A foundational value that has characterized our church and which I have taught from the early stages on is found in the history of the Moravian Movement (by the way, my view on what church is to be is grounded in numerous teachings and praxis from the beginning stages of the Salvation Army, the Moravian Movement, the Anabaptists and the Methodist church). The Moravian Movement declared:”In essential beliefs we have unity. In non-essential beliefs we have diversity. In all our beliefs we show charity.”

For me the teachings of Jesus as found in the New Testament become alive in this quote… It gives me hand and feet to flesh out the unity Christ called for. It helps me understand where the rubber meets the road; with other words how I can implement true unity.

I have always looked for common ground within essential beliefs among those of a Christian tradition and/or background and have made it my core value to speak and live in such way by affirming this common ground.
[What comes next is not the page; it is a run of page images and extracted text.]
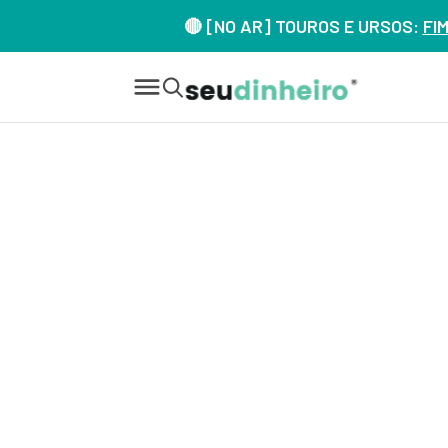
🔴 [NO AR] TOUROS E URSOS:
FI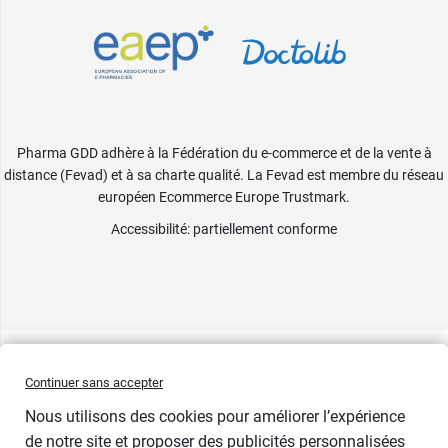
Pharma GDD adhère à la Fédération du e-commerce et de la vente à
distance (Fevad) et à sa charte qualité. La Fevad est membre du réseau
européen Ecommerce Europe Trustmark.
Accessibilité
: partiellement conforme
Continuer sans accepter
Nous utilisons des cookies pour améliorer l’expérience
de notre site et proposer des publicités personnalisées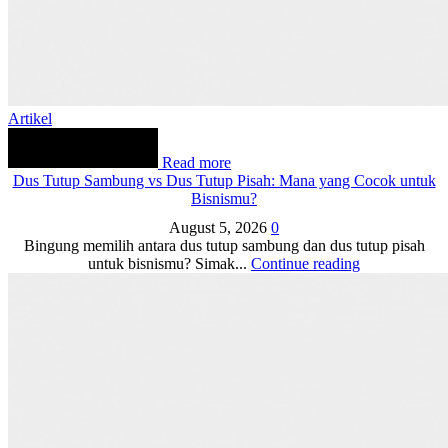
Artikel
Read more
Dus Tutup Sambung vs Dus Tutup Pisah: Mana yang Cocok untuk
Bisnismu?
August 5, 2026
0
Bingung memilih antara dus tutup sambung dan dus tutup pisah
untuk bisnismu? Simak...
Continue reading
However, if I have to live as I teach there are obvious boundaries or if you will, limitations to what I can stand for.

The Church political climate in Sweden is such that it is hard to step out of line… after many years of divisions, church-cultural and theological misunderstandings and disunity, the ones who consider themselves “Church” have gone into what I would call “survival mode”. Finally we have started to look at the “essentials” but at the same time have overemphasized the “united front outlook” which removes the differences and hot potatoes which still make us different.

I understand Ulf Ekman’s approach after having been isolated from the rest of the “Church” in Sweden in many different ways (isolation, not only because his/their former approach and teachings, but also because of the unwillingness of the rest of us to understand and embrace them).

What do I want to say? I became converted having a non-believing Roman Catholic background with my whole extended network of former friends and family still within that entity (most of them have remained without faith in Christ and the Bible). I worry when I read in the above mentioned article: In April and October evangelicals gathered in Örebro, Sweden’s evangelical center, to caution against the trend and to point out that unity to Catholics always meant, and still means, bowing to the pope. Bishop Arborelius seemed to affirm that view, saying: “We cannot bypass the personal wish of Jesus that all unity must relate to the apostle Peter,” that is to the papal office… Arborelius continued, “I think that [Ekman and others] now see the key role of the pope as a symbol of unity and the importance of the virgin Mary.”

When reading the quotes by Arborelius I react; here we do not speak about unity in regards to the “essentials” of Christian faith as I see it. These statements call me to a hold. Of course we don’t only deal with the Roman Catholic Church; in our nation we are involved with the different Orthodox churches as well which have their uncompromising views on some of these issues also!

I know it is Church Politically incorrect to even dare touch these issues. Honestly speaking, I can have fellowship with friends in the Roman Catholic Church but some of them have views on the essentials of Christian faith that I know would not be endorsed by the Pope. The fact is that if their views would become publically known by the Vatican that they might be asked to leave the church.

So where does your rubber meet the road? I told you some of my journey, what about yours?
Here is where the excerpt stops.